Records drawn from a dataset
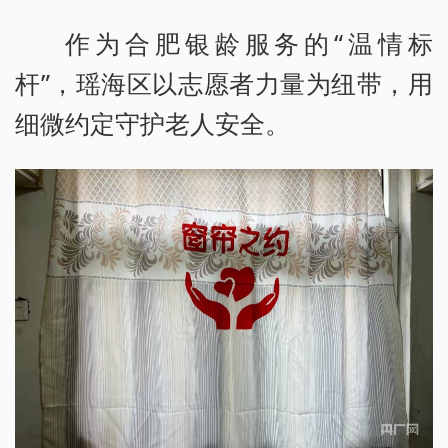
作为合肥银龄服务的“温情标
杆”，瑶海区以志愿者力量为纽带，用
细微约定守护老人安全。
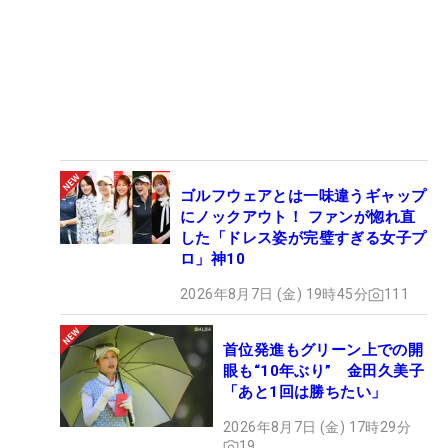
ゴルフウェアとは一味違うギャップ
にノックアウト！ ファンが惚れ直
した「ドレス姿が完璧すぎる女子プ
ロ」神10
2026年8月7日 (金) 19時45分
111
首位発進もグリーン上での開
眼も“10年ぶり” 金田久美子
「あと1回は勝ちたい」
2026年8月7日 (金) 17時29分
19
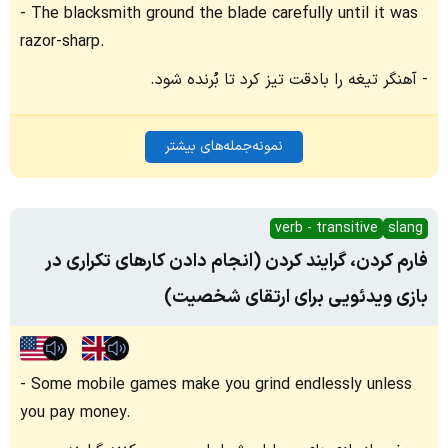
The blacksmith ground the blade carefully until it was
razor-sharp.
آهنگر تیغه را بادقت تیز کرد تا بُرنده شود.
نمونه‌جمله‌های بیشتر
verb - transitive
slang
فارم کردن، گرایند کردن (انجام دادن کارهای تکراری در
بازی ویدئویی برای ارتقای شخصیت)
Some mobile games make you grind endlessly unless
you pay money.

Exercise: Every record above, copied exactly and without a single picture, makes up the answer.

Reply:
作为合肥银龄服务的“温情标
杆”，瑶海区以志愿者力量为纽带，用
细微约定守护老人安全。
ゴルフウェアとは一味違うギャップ
にノックアウト！ ファンが惚れ直
した「ドレス姿が完璧すぎる女子プ
ロ」神10
2026年8月7日 (金) 19時45分
111
首位発進もグリーン上での開
眼も“10年ぶり” 金田久美子
「あと1回は勝ちたい」
2026年8月7日 (金) 17時29分
19
The blacksmith ground the blade carefully until it was
razor-sharp.
آهنگر تیغه را بادقت تیز کرد تا بُرنده شود.
نمونه‌جمله‌های بیشتر
verb - transitive
slang
فارم کردن، گرایند کردن (انجام دادن کارهای تکراری در
بازی ویدئویی برای ارتقای شخصیت)
Some mobile games make you grind endlessly unless
you pay money.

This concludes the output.